Pregnancy Week Calculator
Tells you exactly how many weeks pregnant you are based on your LMP, conception date, or due date, with an adjustment for cycle length. Perfect for confirming gestational age between prenatal visits.
About this calculator
Gestational age is universally measured in completed weeks from the first day of the last menstrual period (LMP), even though conception does not occur until roughly day 14 of a 28-day cycle. This calculator first computes the difference in days between the reference date and today: diffDays = currentDate − referenceDate. If a conception date is provided, 14 days are added to convert to gestational age (gestationalDays = diffDays + 14). If a due date is provided, gestational days are calculated as 280 − daysUntilDue. A cycle length adjustment (cycleAdjustment = cycleLength − 28) is then added to correct for cycles that differ from the assumed 28-day standard. Finally, gestational weeks = floor(gestationalDays / 7). The remainder of that division gives the extra days within the current week, so a result of 9 weeks and 3 days means you are in your 10th week of pregnancy.
How to use
Suppose your LMP was January 10, 2025, today is April 10, 2025, and your cycle is 30 days (cycleAdjustment = 30 − 28 = +2 days). Step 1: diffDays = 90 days (Jan 10 to Apr 10). Step 2: Using LMP method, no +14 addition needed. gestationalDays = 90 + 2 = 92. Step 3: gestational weeks = floor(92 / 7) = 13 weeks, with 1 extra day. Result: 13 weeks and 1 day pregnant. If your cycle were exactly 28 days, the answer would be 12 weeks and 6 days — a meaningful difference for clinical dating.
Frequently asked questions
What is the difference between calculating pregnancy weeks from LMP versus conception date?
The LMP method adds 14 days to conception-based counting because ovulation — and thus fertilization — typically occurs around day 14 of a 28-day cycle. Clinicians prefer LMP because the start of the last period is usually a known date, whereas the exact moment of conception almost never is. When a conception date is used (for example, from IVF records), 14 days are added to align the result with the gestational age scale that all pregnancy milestones and reference charts use. Both methods should give similar results when cycle length is close to 28 days.
How many weeks pregnant am I if I know my due date?

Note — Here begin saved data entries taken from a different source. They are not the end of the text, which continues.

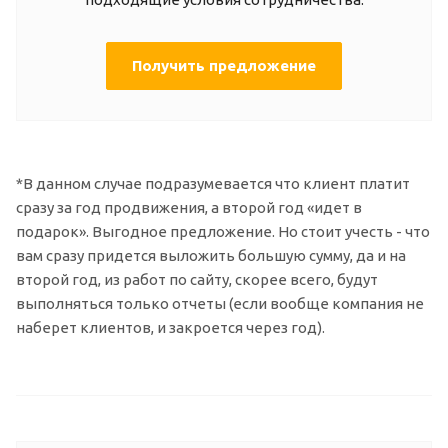
Получить предложение
*В данном случае подразумевается что клиент платит
сразу за год продвижения, а второй год «идет в
подарок». Выгодное предложение. Но стоит учесть - что
вам сразу придется выложить большую сумму, да и на
второй год, из работ по сайту, скорее всего, будут
выполняться только отчеты (если вообще компания не
наберет клиентов, и закроется через год).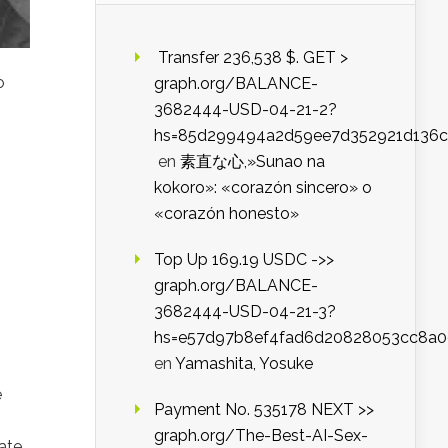
️ Transfer 236,538 $. GET >
o
graph.org/BALANCE-
3682444-USD-04-21-2?
hs=85d299494a2d59ee7d352921d136c
en
素直な心,»Sunao na
kokoro»: «corazón sincero» o
«corazón honesto»
Top Up 169.19 USDC ->>
graph.org/BALANCE-
3682444-USD-04-21-3?
hs=e57d97b8ef4fad6d20828053cc8a
en
Yamashita, Yosuke
e
Payment No. 535178 NEXT >>
graph.org/The-Best-AI-Sex-
ate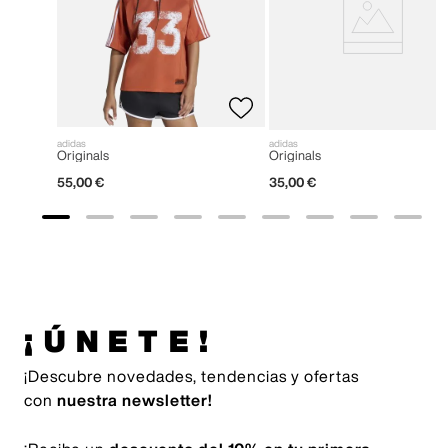
adidas
adidas
Originals
Originals
55
,
00
€
35
,
00
€
¡ÚNETE!
¡Descubre novedades, tendencias y ofertas
con
nuestra newsletter!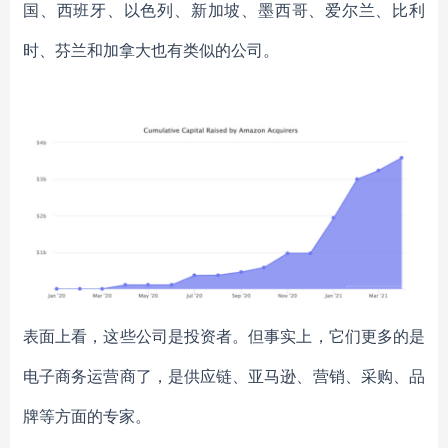
国、西班牙、以色列、新加坡、墨西哥、爱尔兰、比利
时、芬兰和加拿大也有类似的公司。
表面上看，这些公司是投资者。但事实上，它们更多的是
电子商务运营商了，是供应链、亚马逊、营销、采购、品
牌等方面的专家。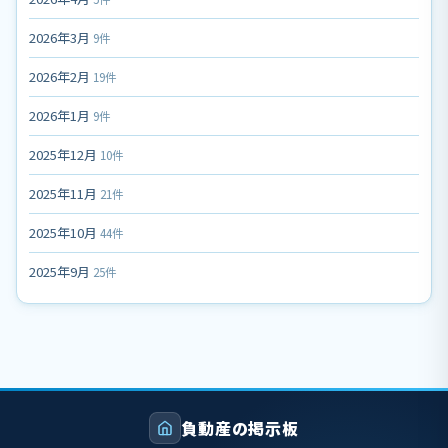
2026年3月
9件
2026年2月
19件
2026年1月
9件
2025年12月
10件
2025年11月
21件
2025年10月
44件
2025年9月
25件
負動産の掲示板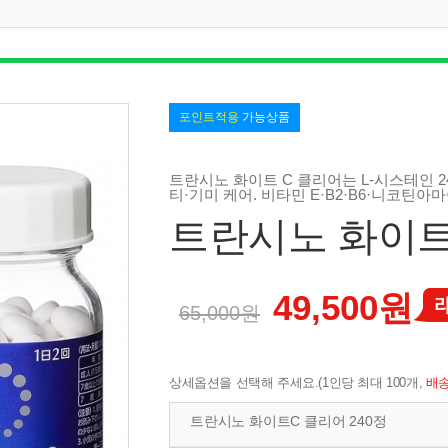
포인트적용
가능상품
트란시노 화이트 C 클리어는 L-시스테인 2
티·기미 케어. 비타민 E·B2·B6·니코틴아
트란시노 화이트
49,500원
65,000원
상세옵션을 선택해 주세요.(1인당 최대 100개,
배송
트란시노 화이트C 클리어 240정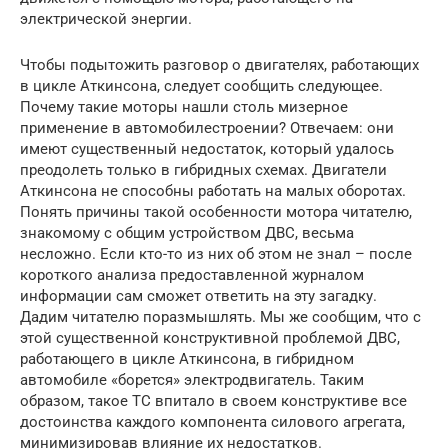
электрической энергии.
Чтобы подытожить разговор о двигателях, работающих
в цикле Аткинсона, следует сообщить следующее.
Почему такие моторы нашли столь мизерное
применение в автомобилестроении? Отвечаем: они
имеют существенный недостаток, который удалось
преодолеть только в гибридных схемах. Двигатели
Аткинсона не способны работать на малых оборотах.
Понять причины такой особенности мотора читателю,
знакомому с общим устройством ДВС, весьма
несложно. Если кто-то из них об этом не знал – после
короткого анализа предоставленной журналом
информации сам сможет ответить на эту загадку.
Дадим читателю поразмышлять. Мы же сообщим, что с
этой существенной конструктивной проб­лемой ДВС,
работающего в цикле Аткинсона, в гибридном
автомобиле «борется» электродвигатель. Таким
образом, такое ТС впитало в своем конструктиве все
достоинства каждого компонента силового агрегата,
минимизировав влияние их недостатков.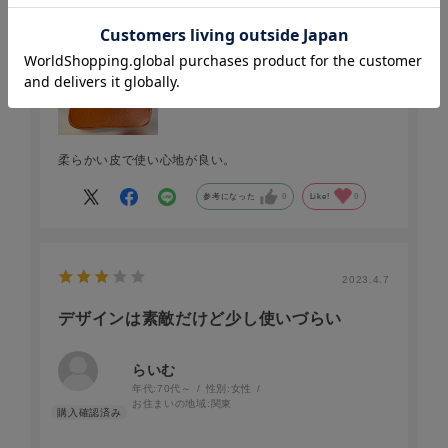
お住まいの地域:
関東
柔らかい皮で使い心地が良い。
参考になった
0
Like!
0
2023.4.7
デザインは素敵だけど少し使いづらい
らいむ
年代:
70代～
性別:
女性
お住まいの地域:
関東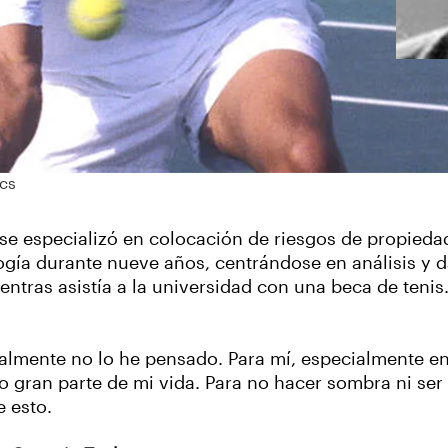
ics
se especializó en colocación de riesgos de propieda
logía durante nueve años, centrándose en análisis y d
ntras asistía a la universidad con una beca de tenis
ealmente no lo he pensado. Para mí, especialmente en 
o gran parte de mi vida. Para no hacer sombra ni ser 
 esto.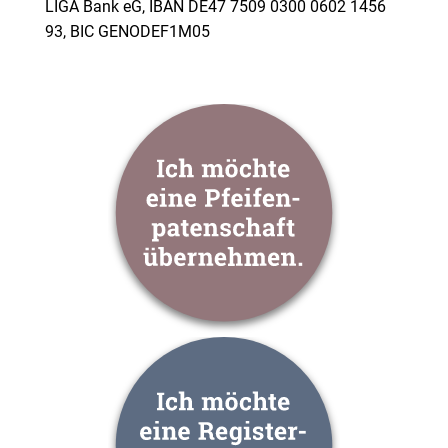
LIGA Bank eG, IBAN DE47 7509 0300 0602 1456
93, BIC GENODEF1M05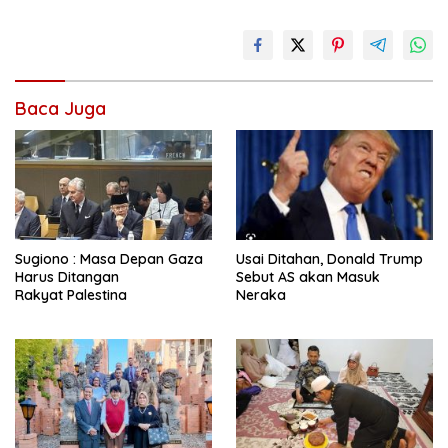
Baca Juga
Sugiono : Masa Depan Gaza
Usai Ditahan, Donald Trump
Harus Ditangan
Sebut AS akan Masuk
Rakyat Palestina
Neraka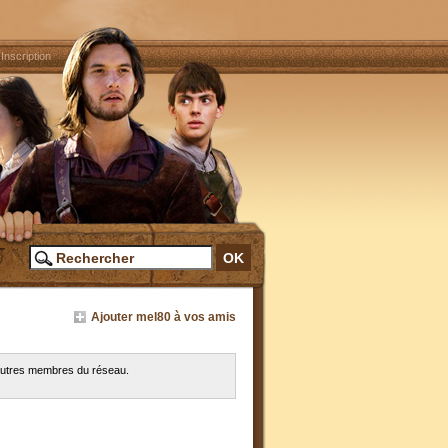
|
Inscription
Ajouter mel80 à vos amis
 autres membres du réseau.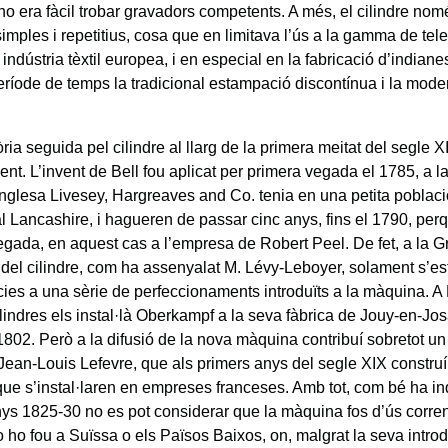
 no era fàcil trobar gravadors competents. A més, el cilindre no
simples i repetitius, cosa que en limitava l’ús a la gamma de te
 indústria tèxtil europea, i en especial en la fabricació d’indiane
període de temps la tradicional estampació discontínua i la mod
òria seguida pel cilindre al llarg de la primera meitat del segle 
nt. L’invent de Bell fou aplicat per primera vegada el 1785, a la
anglesa Livesey, Hargreaves and Co. tenia en una petita poblac
l Lancashire, i hagueren de passar cinc anys, fins el 1790, perqu
gada, en aquest cas a l’empresa de Robert Peel. De fet, a la G
ó del cilindre, com ha assenyalat M. Lévy-Leboyer, solament s’es
cies a una sèrie de perfeccionaments introduïts a la màquina. A
lindres els instal·là Oberkampf a la seva fàbrica de Jouy-en-Jos
 1802. Però a la difusió de la nova màquina contribuí sobretot u
 Jean-Louis Lefevre, que als primers anys del segle XIX construí 
 que s’instal·laren en empreses franceses. Amb tot, com bé ha i
anys 1825-30 no es pot considerar que la màquina fos d’ús corr
 ho fou a Suïssa o els Països Baixos, on, malgrat la seva intro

If you know your due date, you can work backward: a full-term pregnancy is 280 days (40 weeks) from LMP. The number of gestational days already elapsed equals 280 minus the number of days remaining until your due date. Divide by 7 and take the floor to get completed weeks. For example, if your due date is 70 days away, you have completed 280 − 70 = 210 days, which equals exactly 30 weeks. This calculator automates that arithmetic for you and applies any cycle length correction needed.
Why does cycle length matter when calculating how far along I am?
Standard pregnancy dating assumes a 28-day cycle with ovulation on day 14. If your cycles are longer — say 35 days — ovulation likely occurred around day 21, meaning conception happened about a week later than the standard model assumes. Without correction, your gestational age would be overstated by roughly 7 days. This calculator adds (cycleLength − 28) days to the gestational day count to correct for this offset. The adjustment is especially important for accurate first-trimester dating and for reconciling LMP-based estimates with ultrasound measurements.